Prior research has suggested that anywhere from 7-28% of all pediatric cancers arise in part due to germline (normal tissue) mutations in cancer predisposition genes. Neuroblastoma is the most common extra-cranial solid tumor in children; approximately half of children with neuroblastoma present with high-risk disease, many of whom will not be cured despite intensive chemotherapy with autologous stem cell transplantation, surgery, and radiation. While mutations in the germline genomes of patients with neuroblastoma have been identified in familial cases, these represent only ~2% of all cases. Understanding the genetics that predispose to the development of childhood cancers generally, and neuroblastoma specifically, is critical to discover novel mediators of the disease, better screen children at-risk, and enable earlier diagnoses that could make cure more achievable. There is therefore a significant need for a more comprehensive understanding of germline predisposition to neuroblastoma. Additionally, a better understanding of the acquisition of germline mutations in neuroblastoma, whether it be through inheritance from parents or spontaneous development, is also needed. Finally, an integrated view of how these acquired germline mutations impact the neuroblastoma tumor genome, specifically by contributing to structural changes associated with high-risk disease, will enable a better understanding of how neuroblastoma develops and progresses; this in turn will be used to inform how neuroblastoma is treated.

Project Goal:

Our group and others have advanced the use of new deep-learning methods for discovering germline variants.
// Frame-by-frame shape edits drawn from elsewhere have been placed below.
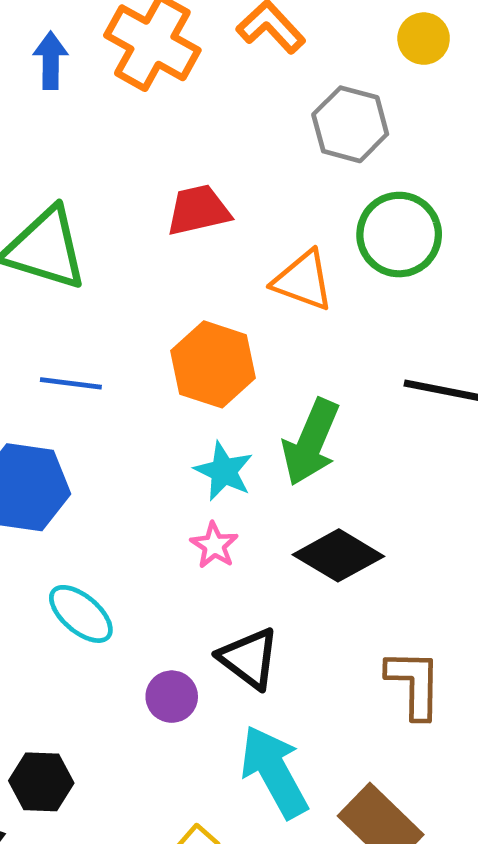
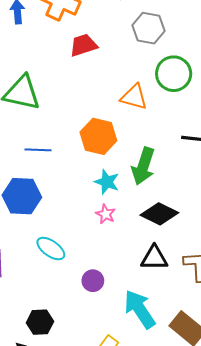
red trapezoid: (198, 210) -> (83, 45), moved
black triangle: (249, 658) -> (154, 258), moved, turned -32

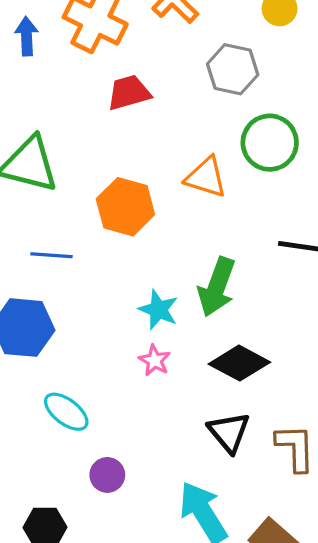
orange hexagon: (98, 136) -> (125, 207), moved
black triangle: (154, 258) -> (229, 432), turned 48
purple circle: (93, 281) -> (107, 475), moved

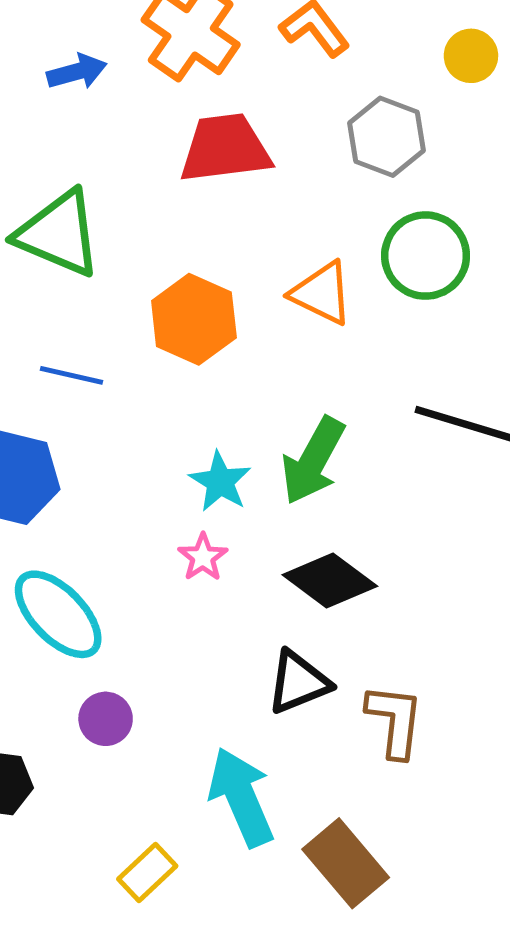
blue arrow: (27, 36) -> (77, 72), moved, turned 69
red trapezoid: (129, 93) -> (225, 148), size x1.4
cyan ellipse: (66, 412) -> (58, 614), size x1.4
black triangle: (229, 432) -> (298, 682), turned 39

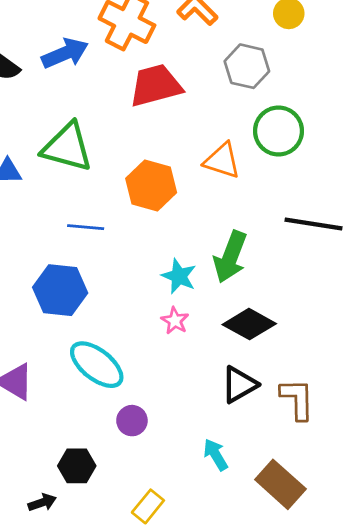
blue arrow: (77, 72) -> (65, 53), size x1.4
cyan arrow: (241, 797) -> (216, 455), size x0.6
yellow rectangle: (147, 872) -> (148, 506), moved

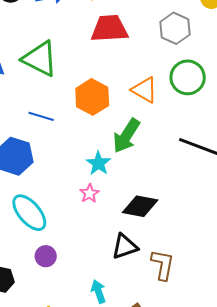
green arrow: (230, 257) -> (126, 136), moved
black diamond: (249, 324) -> (140, 206), turned -30

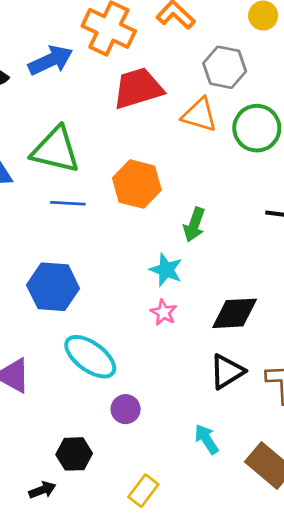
orange triangle: (145, 90) -> (199, 115), moved
blue line: (41, 116) -> (68, 203), moved
green arrow: (126, 136) -> (194, 225), size x0.7

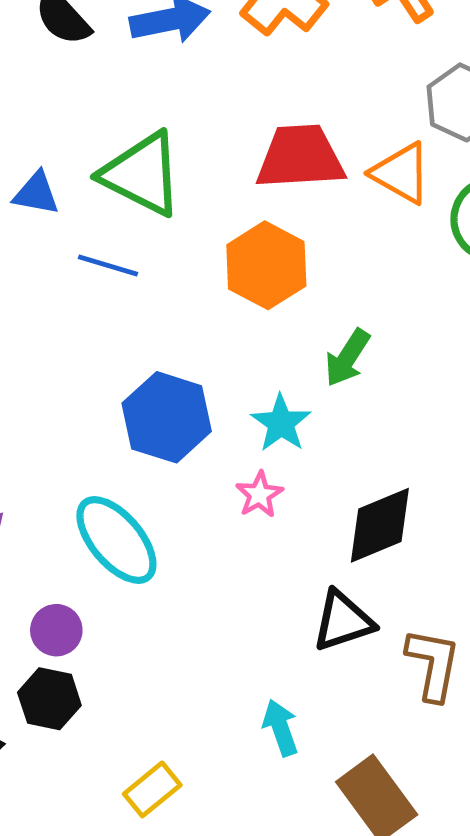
red trapezoid: (138, 88) -> (300, 157), moved
blue line: (68, 203) -> (108, 265), moved
blue hexagon: (53, 287) -> (167, 417), moved
black diamond: (235, 313) -> (380, 525), turned -33
purple circle: (126, 409) -> (56, 630), moved

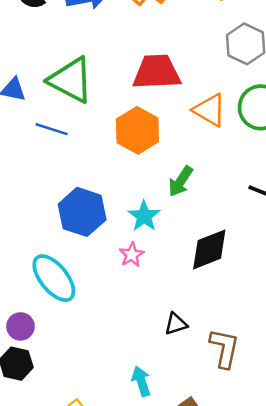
orange triangle: (401, 173) -> (210, 110), moved
black diamond: (380, 525) -> (209, 249), moved
black triangle: (343, 621) -> (176, 324), size x0.7

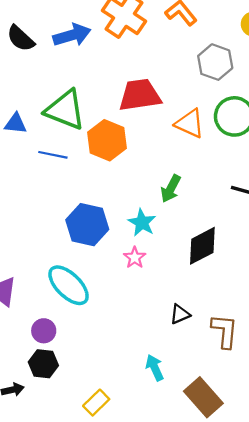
orange hexagon: (137, 130) -> (107, 140), moved

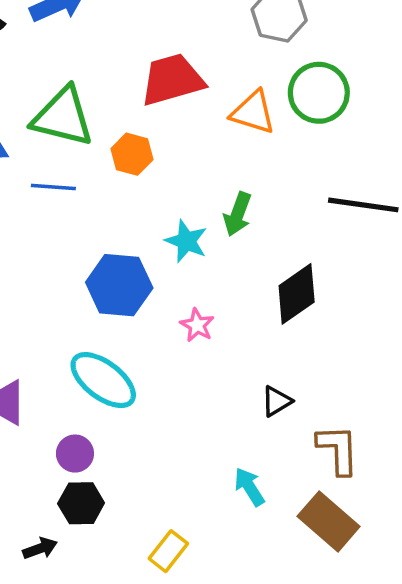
orange hexagon: (107, 140) -> (132, 154), size x0.7
cyan star: (142, 223) -> (186, 241), moved
brown L-shape: (225, 331) -> (338, 450), moved

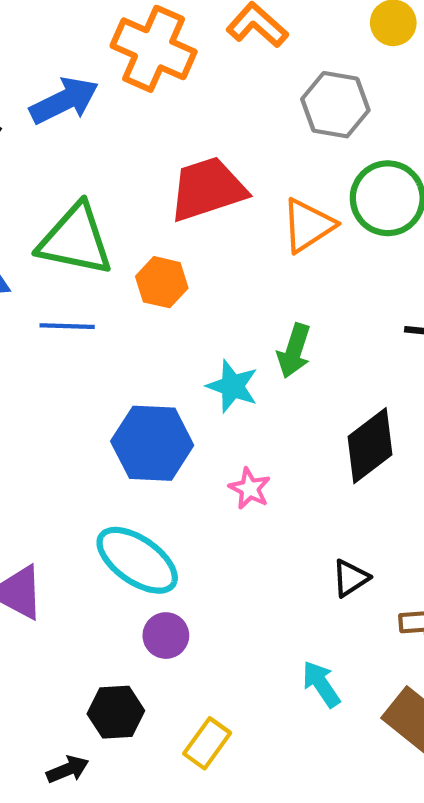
orange triangle: (253, 112) -> (308, 225), turned -48
purple circle: (75, 454) -> (166, 636), moved
yellow rectangle: (168, 551) -> (207, 743), moved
In recent years, there has also been a surge in whole-exome sequencing (WES) and whole-genome sequencing (WGS) data of germline (normal) tissue from pediatric patients with cancer. We have identified over 1,150 cases of neuroblastoma with normal sequencing, with matching parental sequencing and tumor sequencing for many of these cases. We hypothesize that germline mutations generally, and specifically in genes involved in DNA damage repair (DDR), play an important role in neuroblastoma disease development beyond what is already known. Our goal is to identify the genes that are most recurrently mutated in patients with neuroblastoma relative to individuals without cancer. We will also analyze sequencing data from parents to determine how these germline mutations are acquired. Finally, we will evaluate sequencing data from tumors to identify associations between specific types of germline mutations and tumor genomic features associated with high-risk disease.

Project Update 2025:

We found that a class of mostly inherited variants in normal tissues, called germline structural variants, increases risk for neuroblastoma. Structural variants are usually deletions (loss of DNA) or duplications (gain of DNA) but can also include more complex events called inversions or translocations. Specifically, we found that large germline structural variants, structural variants that impact genes that don’t have many mutations in the general population, structural variants that impacting DNA damage repair genes, and some structural variants in the noncoding regions of the genome are risk factors for the development of neuroblastoma.